* EXERCISE INPUT:
• • • • •

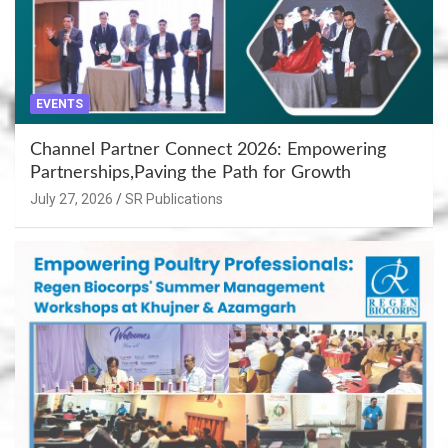
EVENTS
Channel Partner Connect 2026: Empowering
Partnerships,Paving the Path for Growth
July 27, 2026
SR Publications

• • • • •

* TASK DESCRIPTION:
For the material above, repeat each line exactly and leave out the pictures.

* FINISHED EXERCISE:
EVENTS
Channel Partner Connect 2026: Empowering
Partnerships,Paving the Path for Growth
July 27, 2026
SR Publications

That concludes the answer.